Dagegen glaubt der demokratische Chefankläger Adam Schiff, dass „Kiewgate“die Watergate-affäre von Richard Nixon aus den 70erjahren in den Schatten stellt. Warum? „Weil Donald Trump meint, er stehe über dem Gesetz.“Dass sich die Entrüstung über Trumps Bemühungen, Kiew mit erpresserischen Methoden als Wahlkampfhelfer gegen Joe Biden einzuspannen, in Grenzen hält, liegt nach Ansicht von Meinungsforscher Frank Luntz an der Polarisierung der Gesellschaft. „Wir leben in zwei verschiedenen Ländern, mit zwei verschiedenen Zeitungen und Fernsehsendern und Menschen, die völlig gegensätzliche Schlussfolgerungen ziehen.“
Trump-kritische Wähler konnten sich in den vergangenen zwei Wochen bei Sendern wie CNN und MSNBC mit solide belegten Argumenten und Analysen gegen den Präsidenten versorgen. Trump-anhänger dagegen wurden bei Fox News, OANN und rechtspopulistischen Portalen wie Breitbart mit der von Trump kuratierten Erzählung bombardiert, dass gegen ihn eine Hexenjagd im Gange sei. In Zahlen: 46,5 Prozent der Amerikaner wollten Trump zuletzt weghaben, 45,5 Prozent sind dagegen.

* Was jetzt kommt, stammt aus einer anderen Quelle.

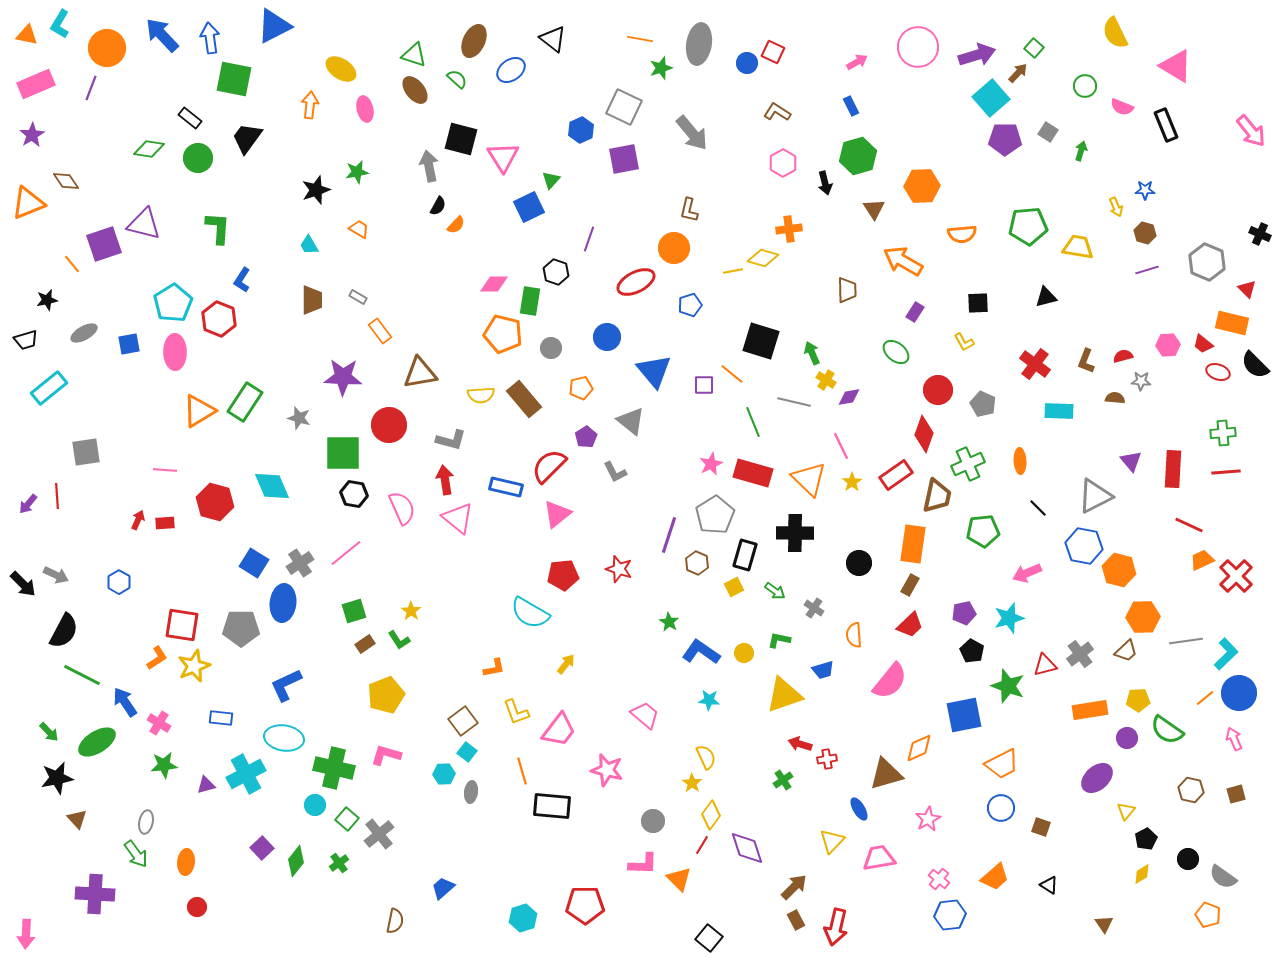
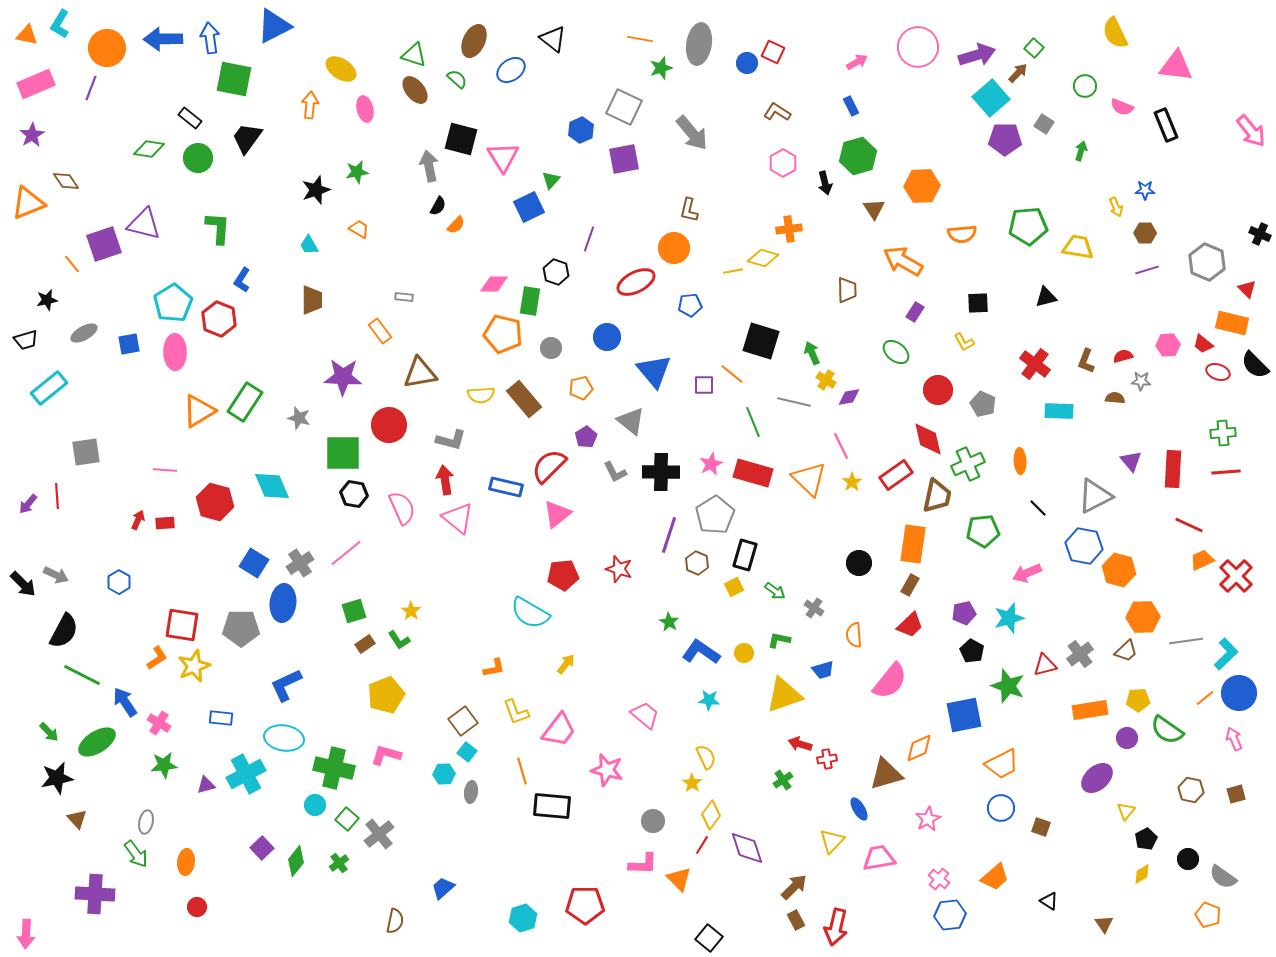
blue arrow at (162, 35): moved 1 px right, 4 px down; rotated 48 degrees counterclockwise
pink triangle at (1176, 66): rotated 24 degrees counterclockwise
gray square at (1048, 132): moved 4 px left, 8 px up
brown hexagon at (1145, 233): rotated 15 degrees counterclockwise
gray rectangle at (358, 297): moved 46 px right; rotated 24 degrees counterclockwise
blue pentagon at (690, 305): rotated 10 degrees clockwise
red diamond at (924, 434): moved 4 px right, 5 px down; rotated 33 degrees counterclockwise
black cross at (795, 533): moved 134 px left, 61 px up
black triangle at (1049, 885): moved 16 px down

Ein Bild, das sich ändern könnte, müssten die „Dickschiffe“in den Zeugenstand. Rudy Giuliani, Trumps zwielichtiger Privatanwalt. Außenminister Mike Pompeo und der von Trump im Groll geschiedene Ex-sicherheitsberater John Bolton, darüber besteht kaum Zweifel, könnten Trump das Genick brechen. Aber sie verweigern sich bisher der Aufklärung. Sie gerichtlich zu zwingen, könnte Monate dauern und das Wahljahr 2020 überschatten.
Der Wortführerin der Demokraten im Repräsentantenhaus, Nancy Pelosi, reichen die Indizien gegen Trump, um bald gemäß der Verfassung über die erste Phase einer Amtsenthebung abstimmen zu lassen. Die Vorwürfe im „Impeachment“-verfahren müssen vorher im Justizausschuss formal festgezurrt werden. Sie werden um Begriffe wie Erpressung, Bestechung, Amtsmissbrauch und Behinderung des Parlaments kreisen.
„Weil Donald Trump meint, er stehe über dem Gesetz.“Adam Schiff, demokratischer Chefankläger, glaubt, dass die Ukraine-affäre die Watergate-affäre um Präsident Richard Nixon in den Schatten stellt
20 Republikaner müssten zu den Demokraten überlaufen – undenkbar
Weil die Demokraten im Repräsentantenhaus die Mehrheit besitzen, wäre Trump, liefe alles nach Plan, wohl noch vor Weihnachten „impeached“. Was nur einen Teilsieg bedeutet. Ab Januar hätte der Senat als entscheidende Spruchkammer das Heft in der Hand. Dort geben die Republikaner den Ton an. Sie wollen die Anklage gegen Trump binnen zwei Wochen würdigen – und krachend ablehnen. Dass 20 Konservative zu den Demokraten überlaufen, so viele müssten es sein, erscheint heute noch unwahrscheinlicher als vor den Anhörungen. Selbst Trump-kritische Senatoren folgen der Lesart ihrer Kollegen im „House“: Was Trump mit der Ukraine gemacht hat, war staatsmännisch weder probat noch koscher. Aber längst nicht dramatisch genug, um zum ersten Mal in der 243-jährigen Geschichte der USA einen Präsidenten vorzeitig vom Stuhl zu holen.